→ **WORK INSTRUCTIONS**: From the line that contains "Compliance Center (426, 1375)" to the end of the entries, write out every line exactly, including both ends, and nothing more.

→ **EXERCISE MATERIALS**:

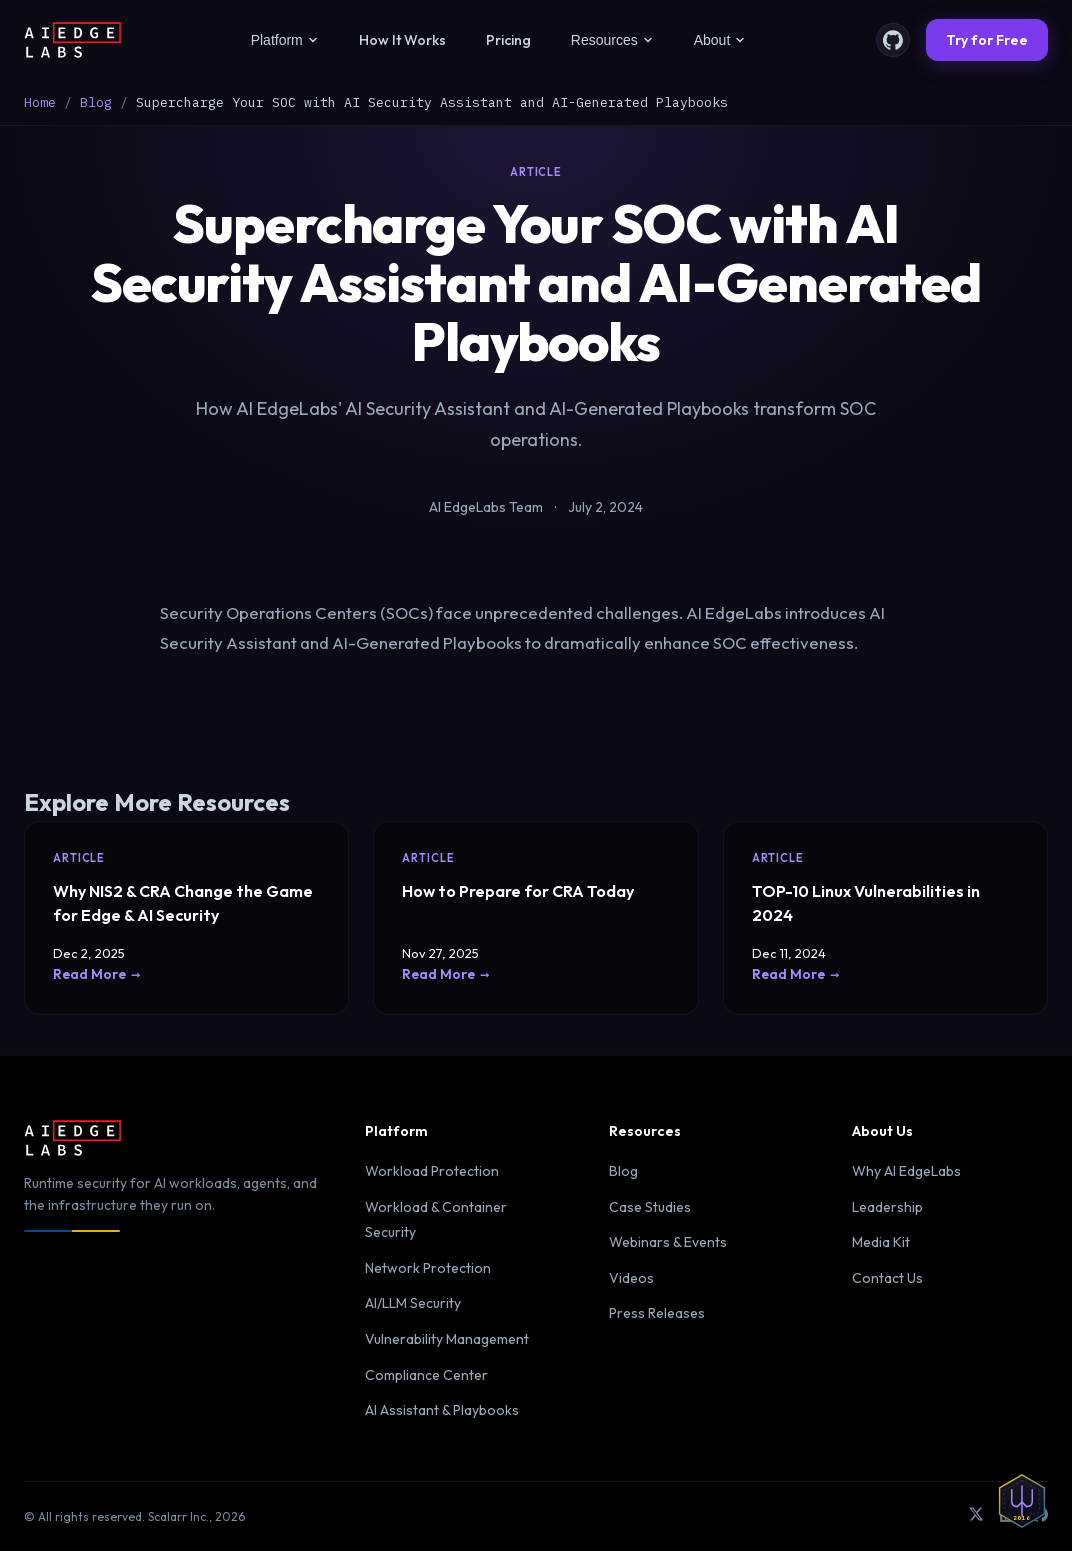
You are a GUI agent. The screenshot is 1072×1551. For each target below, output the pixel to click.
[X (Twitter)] (976, 1516)
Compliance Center (426, 1375)
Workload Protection (432, 1171)
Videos (631, 1278)
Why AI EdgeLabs (906, 1171)
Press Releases (657, 1313)
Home (40, 102)
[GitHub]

→ **RESULT BELOW**:
Compliance Center (426, 1375)
Workload Protection (432, 1171)
Videos (631, 1278)
Why AI EdgeLabs (906, 1171)
Press Releases (657, 1313)
Home (40, 102)
[GitHub]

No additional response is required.